A new study by France’s Exodus Privacy and the Yale University Privacy lab has concluded that over three out of four of apps available on Google’s Play Store contain third-party tracking plugins, the Guardian reported on Tuesday. Apps sucking up personal information included some of the most popular ones on the platform, “including Tinder, Spotify, Uber and OKCupid,” as well as innumerable others.
Per the Intercept, the trackers involved allowed the apps to identify users based on third-party data, track movements, map interpersonal relationships among users, and track both offline movement and shopping habits. One named Fidzup is powerful enough to track users’ movements in retail stores using sonic emitters or wi-fi signals and serve them ads based on where they may be roaming within the store. Even apps for seemingly innocuous purposes, like the AccuWeather and the Weather Channel apps, included trackers monitoring “web browsing and app usage behavior over time and across digital properties,” the Intercept wrote.
As Yale wrote in a press release, particularly concerning were “the potential impact of advertising trackers on the finances and healthcare of users,” as several financial and medical apps appeared to have trackers transmitting unknown data.
It’s not hard to surmise why the trackers are so widespread—users are easily suckered into downloading apps, especially free ones, and including trackers turns every user’s data into a monetizable commodity—and the ubiquity of the tracking software only underscores how widespread spying on users is in the digital era. The researchers were particularly concerned that the individual streams of data could be merged to build intimate profiles of users.
“I think people are used to the idea, whether they should be or not, that Lyft might be tracking them,” Yale Privacy Lab visiting fellow Sean O’Brien told the Intercept. “And they’re used to the fact that if Lyft is on Android and coming from Google Play, that Google might be tracking them. But I don’t think that they think that their data is being resold or at least redistributed through these other trackers.”
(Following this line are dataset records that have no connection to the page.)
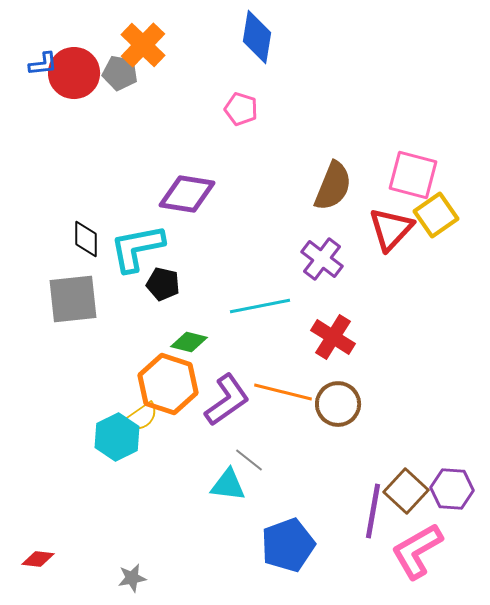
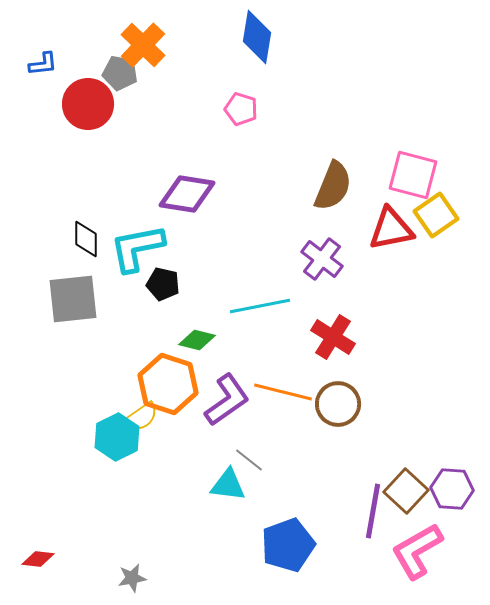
red circle: moved 14 px right, 31 px down
red triangle: rotated 36 degrees clockwise
green diamond: moved 8 px right, 2 px up
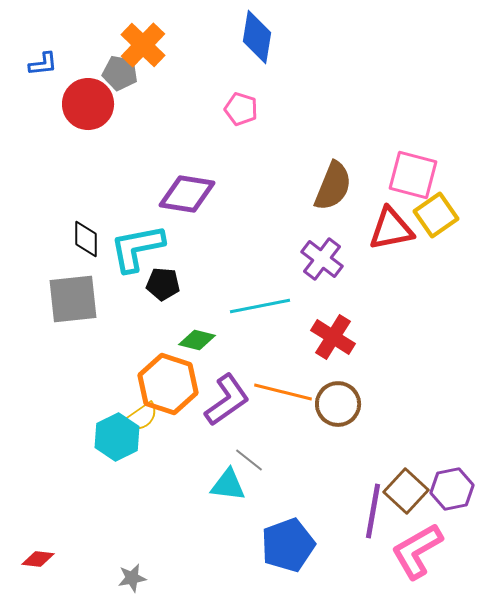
black pentagon: rotated 8 degrees counterclockwise
purple hexagon: rotated 15 degrees counterclockwise
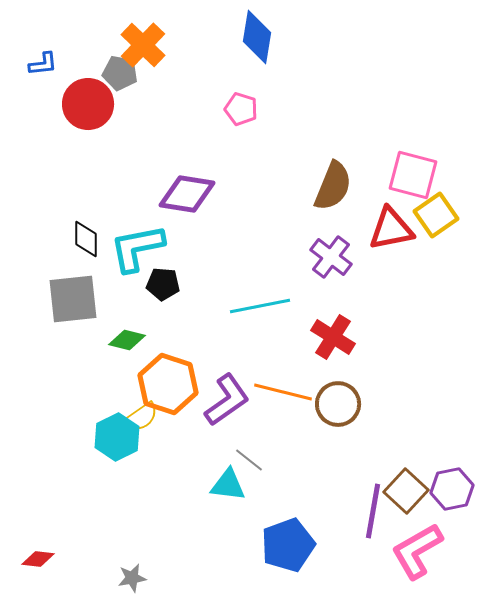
purple cross: moved 9 px right, 2 px up
green diamond: moved 70 px left
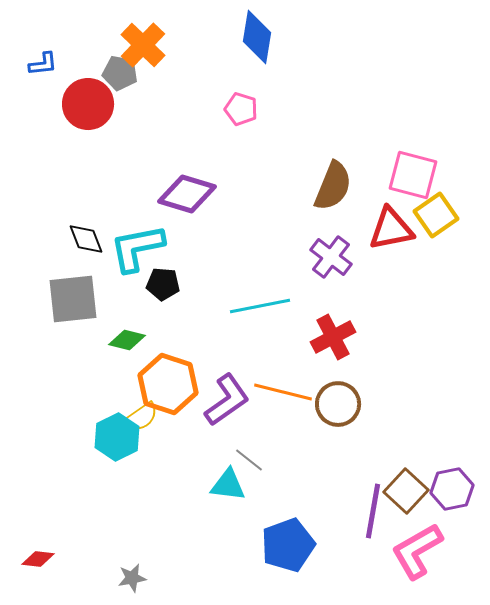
purple diamond: rotated 8 degrees clockwise
black diamond: rotated 21 degrees counterclockwise
red cross: rotated 30 degrees clockwise
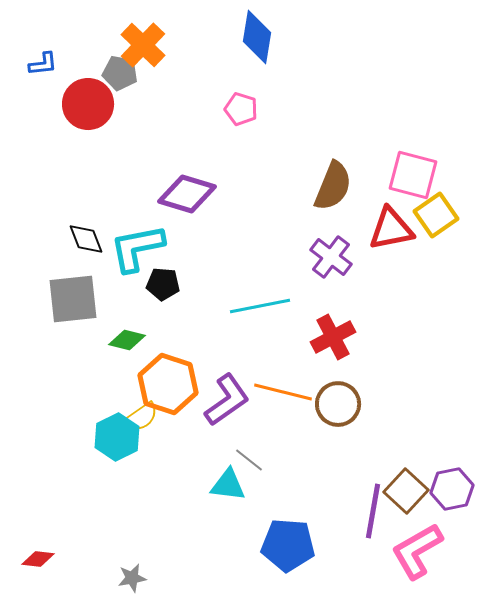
blue pentagon: rotated 24 degrees clockwise
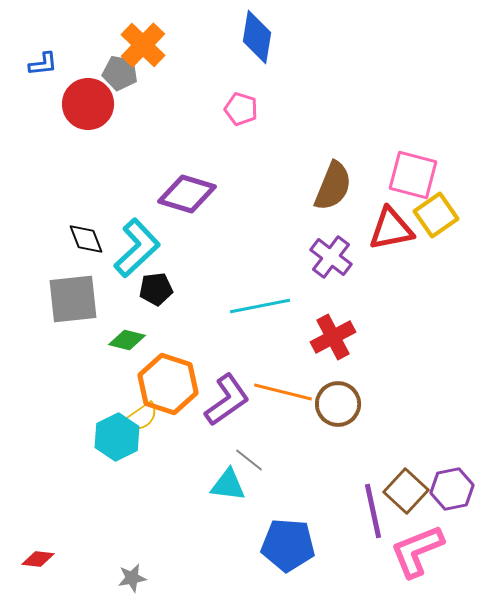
cyan L-shape: rotated 148 degrees clockwise
black pentagon: moved 7 px left, 5 px down; rotated 12 degrees counterclockwise
purple line: rotated 22 degrees counterclockwise
pink L-shape: rotated 8 degrees clockwise
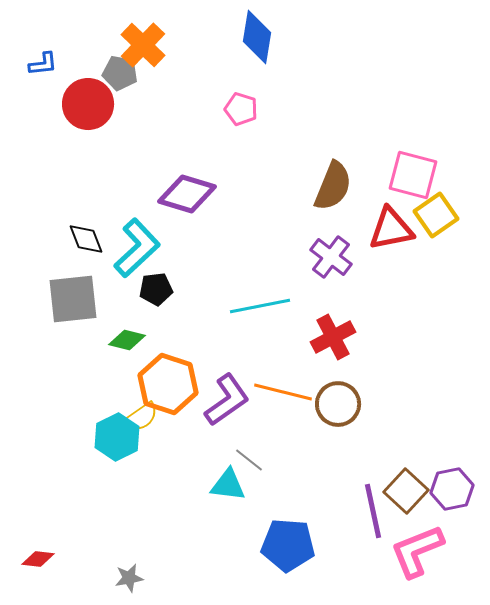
gray star: moved 3 px left
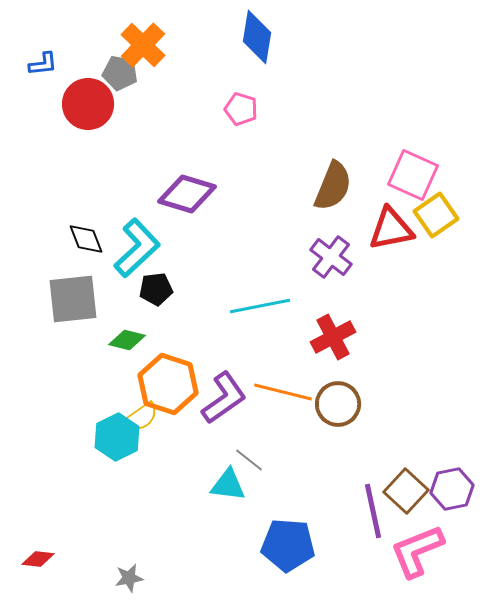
pink square: rotated 9 degrees clockwise
purple L-shape: moved 3 px left, 2 px up
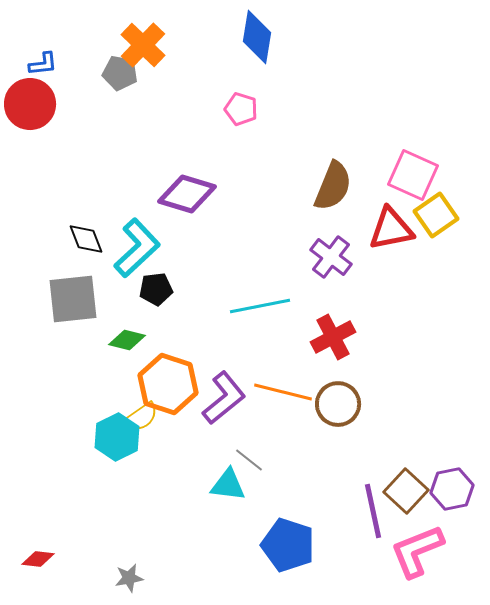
red circle: moved 58 px left
purple L-shape: rotated 4 degrees counterclockwise
blue pentagon: rotated 14 degrees clockwise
There’s not really a lot users can do to control this other than not installing anything other than trusted, open-source apps; according to the analysis, many of the apps on the Google Play store have only temporary or limited privacy controls that make it difficult or impossible to turn off the tracking. Though the research did not touch iOS or the Apple App Store, per the Guardian, the researchers believe trackers are just as widespread on that platform as well. Just a little reminder that yep, you’re being watched, pretty much all the time.